Benatar’s views accord well with my own – that, although individual humans may find things valuable in relation to their lives, there is no universal meaning or value, except that suffering is, in a sense, a universal wrong. (Of course, suffering can only be experienced by sentient beings, so suffering will always be bad in relation to them, because without sentient beings, there can be no suffering. But in the sense that it is objectively worse for a sentient being to experience suffering than for the being not to have come into existence at all, it is a universal (negative) value.) I do not see any value in sentience or consciousness or life, compared to its utter absence in the universe. However, I prickle at the notion that this is nihilistic or misanthropic, because my feeling comes from the experience that human suffering is horrible, animal suffering is horrible, and there is nothing in the world to compensate for it.
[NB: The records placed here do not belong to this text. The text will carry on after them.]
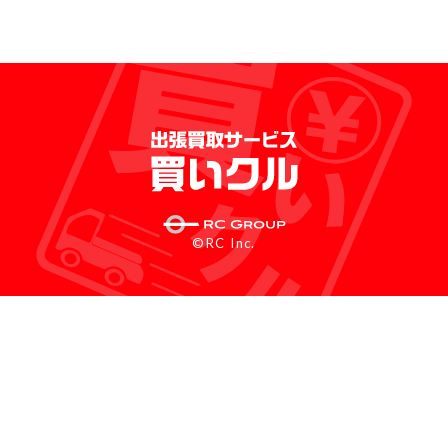
©RC Inc.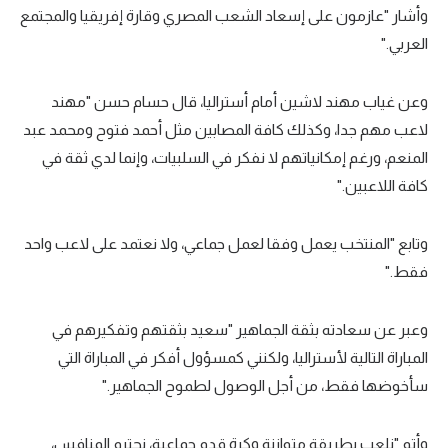
وأشار "عازمون على إسعاد الشعب المصري وقارة إفريقيا والمجتمع
العربي."
وعن غياب مهند لاشين أمام أستراليا، قال حسام حسن "مهند
لاعب مهم جدا، وكذلك كافة المصابين مثل أحمد فتوح ومحمد عبد
المنعم، ورغم إمكانياتهم لا نفكر في السلبيات، وإنما لدي ثقة في
كافة اللاعبين."
وتابع "المنتخب يعمل وفقا لعمل جماعي، ولا نعتمد على لاعب واحد
فقط."
وعبر عن سعادته بثقة الجماهير "سعيد بثقتهم وتفكيرهم في
المباراة التالية لأستراليا، ولكنني كمسؤول أفكر في المباراة التي
سأخوضها فقط، من أجل الوصول لطموح الجماهير."
وأتم "نلعب بطريقة متوازنة وكرة قدم جماعية، نحترم المنافس،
However, I recognize that this view rests on a particular intuitional theory of value. Some might posit that sentience itself has value, or even that suffering itself has positive value. Some seem to take the continuation of humanity (non-extinction) as the primary value, such that no amount of suffering could ever make it not worthwhile to continue humanity. I currently see this as a clash-of-intuition situation, and am not sure how to counter it.